Até 100 arquivos de uma vez. Formatos misturados não são problema.
Eles são convertidos um após o outro e baixados juntos em um ZIP.
DOCX para RTF
Essa conversão quase nunca é preferência. É uma exigência vinda de outro lugar: um portal de peticionamento que lista texto rico e nada mais recente, uma plataforma de transcrição, um sistema de gestão jurídica cuja rotina de importação foi escrita há décadas, um mecanismo de mala direta que monta cartas colando texto num modelo.
O motivo desses sistemas terem escolhido RTF explica por que não vão mudar: um programa consegue gerar e ler RTF sem saber nada sobre ZIP, XML ou pacotes de escritório — é caractere e palavra de controle. Isso o tornou o denominador comum seguro por uma geração de software, e o código que depende disso sobreviveu à moda.

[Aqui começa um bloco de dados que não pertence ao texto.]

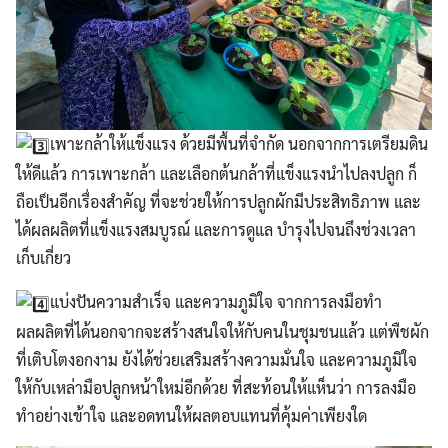
เพาะกล้าให้แข็งแรง ด้วยมีพื้นที่จำกัด นอกจากการเตรียมดิน
ให้ดีแล้ว การเพาะกล้า และเลือกต้นกล้าที่แข็งแรงนำไปลงปลูก ก็
ถือเป็นอีกเรื่องสำคัญ ที่จะช่วยให้การปลูกผักมีประสิทธิภาพ และ
ได้ผลผลิตที่แข็งแรงสมบูรณ์ และการดูแล บำรุงไปจนถึงช่วงเวลา
เก็บเกี่ยว
แบ่งปันความสำเร็จ และความภูมิใจ จากการลงมือทำ
ผลผลิตที่ได้นอกจากจะสร้างสนใจให้กับคนในชุมชนแล้ว แต่พืชผัก
ที่เติบโตงอกงาม ยังได้ช่วยเสริมสร้างความมั่นใจ และความภูมิใจ
ให้กับเหล่ามือปลูกหน้าใหม่อีกด้วย ที่สะท้อนให้แห็นว่า การลงมือ
ทำอย่างเข้าใจ และอดทนให้ผลตอบแทนที่คุ้มค่าเพียงใด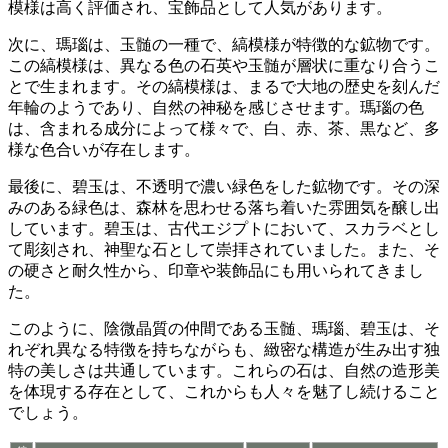
模様は高く評価され、宝飾品として人気があります。
次に、
瑪瑙は、玉髄の一種で、縞模様が特徴的な鉱物
です。
この縞模様は、異なる色の石英や玉髄が層状に重なり合うこ
とで生まれます。
その縞模様は、まるで大地の歴史を刻んだ
年輪のようであり、自然の神秘を感じさせます。瑪瑙の色
は、含まれる成分によって様々で、白、赤、茶、黒など、多
様な色合いが存在します。
最後に、
碧玉は、不透明で濃い緑色をした鉱物
です。その深
みのある緑色は、森林を思わせる落ち着いた雰囲気を醸し出
しています。碧玉は、古代エジプトにおいて、スカラベとし
て彫刻され、神聖な石として崇拝されていました。また、そ
の硬さと耐久性から、印章や装飾品にも用いられてきまし
た。
このように、陰微晶質の仲間である玉髄、瑪瑙、碧玉は、そ
れぞれ異なる特徴を持ちながらも、
緻密な構造が生み出す独
特の美しさ
は共通しています。これらの石は、自然の造形美
を体現する存在として、これからも人々を魅了し続けること
でしょう。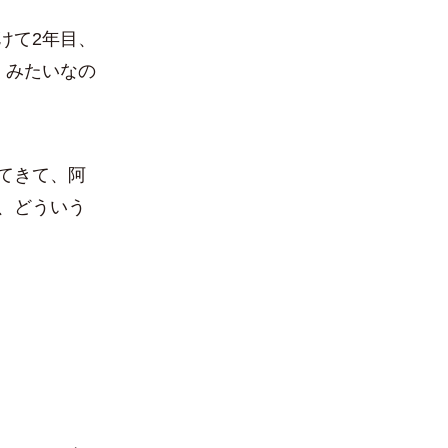
けて2年目、
くみたいなの
てきて、阿
、どういう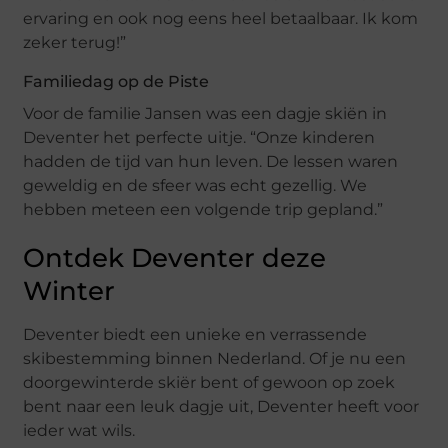
ervaring en ook nog eens heel betaalbaar. Ik kom
zeker terug!”
Familiedag op de Piste
Voor de familie Jansen was een dagje skiën in
Deventer het perfecte uitje. “Onze kinderen
hadden de tijd van hun leven. De lessen waren
geweldig en de sfeer was echt gezellig. We
hebben meteen een volgende trip gepland.”
Ontdek Deventer deze
Winter
Deventer biedt een unieke en verrassende
skibestemming binnen Nederland. Of je nu een
doorgewinterde skiër bent of gewoon op zoek
bent naar een leuk dagje uit, Deventer heeft voor
ieder wat wils.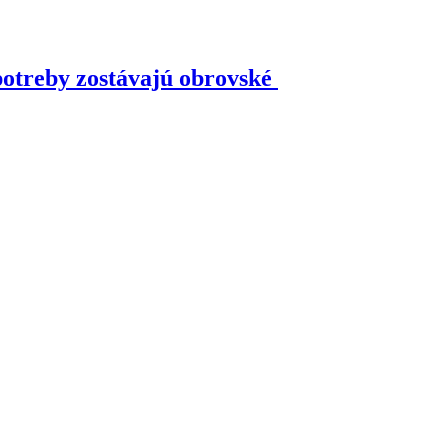
potreby zostávajú obrovské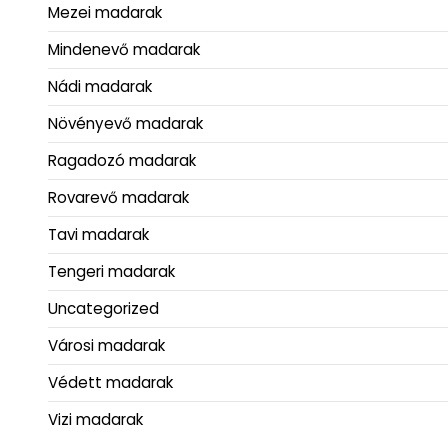
Mezei madarak
Mindenevő madarak
Nádi madarak
Növényevő madarak
Ragadozó madarak
Rovarevő madarak
Tavi madarak
Tengeri madarak
Uncategorized
Városi madarak
Védett madarak
Vizi madarak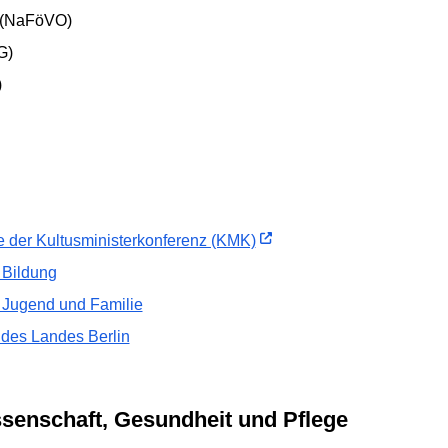
(NaFöVO)
G)
)
e der Kultusministerkonferenz (KMK)
 Bildung
h Jugend und Familie
des Landes Berlin
ssenschaft, Gesundheit und Pflege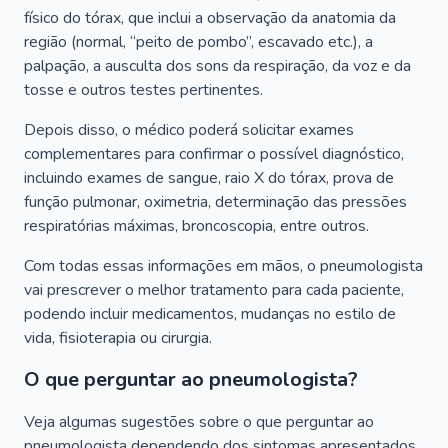
físico do tórax, que inclui a observação da anatomia da
região (normal, “peito de pombo”, escavado etc.), a
palpação, a ausculta dos sons da respiração, da voz e da
tosse e outros testes pertinentes.
Depois disso, o médico poderá solicitar exames
complementares para confirmar o possível diagnóstico,
incluindo exames de sangue, raio X do tórax, prova de
função pulmonar, oximetria, determinação das pressões
respiratórias máximas, broncoscopia, entre outros.
Com todas essas informações em mãos, o pneumologista
vai prescrever o melhor tratamento para cada paciente,
podendo incluir medicamentos, mudanças no estilo de
vida, fisioterapia ou cirurgia.
O que perguntar ao pneumologista?
Veja algumas sugestões sobre o que perguntar ao
pneumologista dependendo dos sintomas apresentados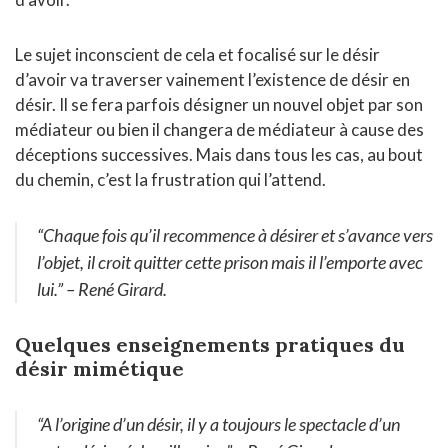
Le sujet inconscient de cela et focalisé sur le désir
d’avoir va traverser vainement l’existence de désir en
désir. Il se fera parfois désigner un nouvel objet par son
médiateur ou bien il changera de médiateur à cause des
déceptions successives. Mais dans tous les cas, au bout
du chemin, c’est la frustration qui l’attend.
“Chaque fois qu’il recommence à désirer et s’avance vers
l’objet, il croit quitter cette prison mais il l’emporte avec
lui.”
– René Girard.
Quelques enseignements pratiques du
désir mimétique
“A l’origine d’un désir, il y a toujours le spectacle d’un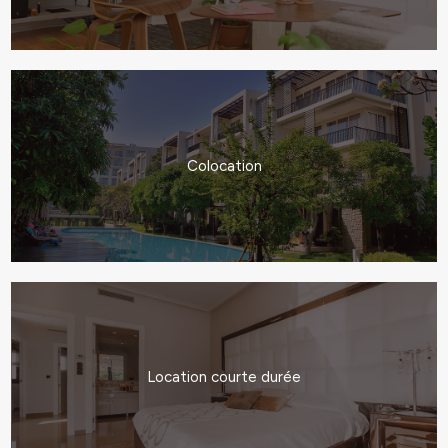
Colocation
Location courte durée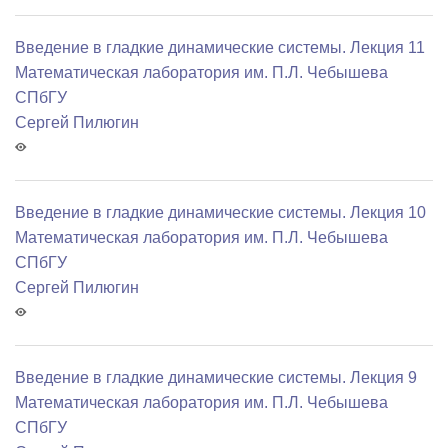
Введение в гладкие динамические системы. Лекция 11
Математичеcкая лаборатория им. П.Л. Чебышева
СПбГУ
Сергей Пилюгин
Введение в гладкие динамические системы. Лекция 10
Математичеcкая лаборатория им. П.Л. Чебышева
СПбГУ
Сергей Пилюгин
Введение в гладкие динамические системы. Лекция 9
Математичеcкая лаборатория им. П.Л. Чебышева
СПбГУ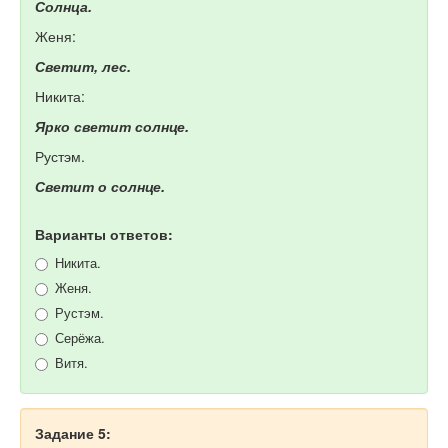
Солнца.
Женя:
Светит, лес.
Никита:
Ярко светит солнце.
Рустэм.
Светит о солнце.
Варианты ответов:
Никита.
Женя.
Рустэм.
Серёжа.
Витя.
Задание 5:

Abra um num editor de texto e dá para ler o documento. O texto está ali, cercado de palavras de controle com barra invertida descrevendo tabela de fontes, tabela de cores, folha de estilos e a formatação de cada trecho. É verboso, totalmente imprimível e reparável à mão de um jeito que um formato binário nunca é.
Essa transparência é a personalidade inteira do formato. É por isso que um RTF sobrevive a ser colado num sistema que estraga qualquer coisa com byte nulo, e também por que ele não carrega nenhuma das garantias estruturais de um formato moderno. Nada o valida — um arquivo levemente errado costuma abrir mesmo assim, levemente errado.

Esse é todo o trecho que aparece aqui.